Records for the exercise START
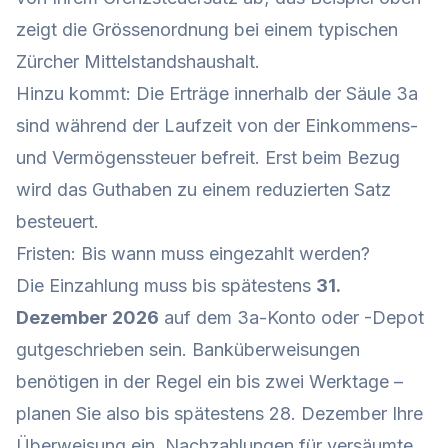
zeigt die Grössenordnung bei einem typischen
Zürcher Mittelstandshaushalt.
Hinzu kommt: Die Erträge innerhalb der Säule 3a
sind während der Laufzeit von der Einkommens-
und Vermögenssteuer befreit. Erst beim Bezug
wird das Guthaben zu einem reduzierten Satz
besteuert.
Fristen: Bis wann muss eingezahlt werden?
Die Einzahlung muss bis spätestens
31.
Dezember 2026
auf dem 3a-Konto oder -Depot
gutgeschrieben sein. Banküberweisungen
benötigen in der Regel ein bis zwei Werktage –
planen Sie also bis spätestens 28. Dezember Ihre
Überweisung ein. Nachzahlungen für versäumte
Records for the exercise END
Directions
Using the records above, output exactly the lines from the one containing "sind während der" through the last line, and no others.

Completed exercise
sind während der Laufzeit von der Einkommens-
und Vermögenssteuer befreit. Erst beim Bezug
wird das Guthaben zu einem reduzierten Satz
besteuert.
Fristen: Bis wann muss eingezahlt werden?
Die Einzahlung muss bis spätestens
31.
Dezember 2026
auf dem 3a-Konto oder -Depot
gutgeschrieben sein. Banküberweisungen
benötigen in der Regel ein bis zwei Werktage –
planen Sie also bis spätestens 28. Dezember Ihre
Überweisung ein. Nachzahlungen für versäumte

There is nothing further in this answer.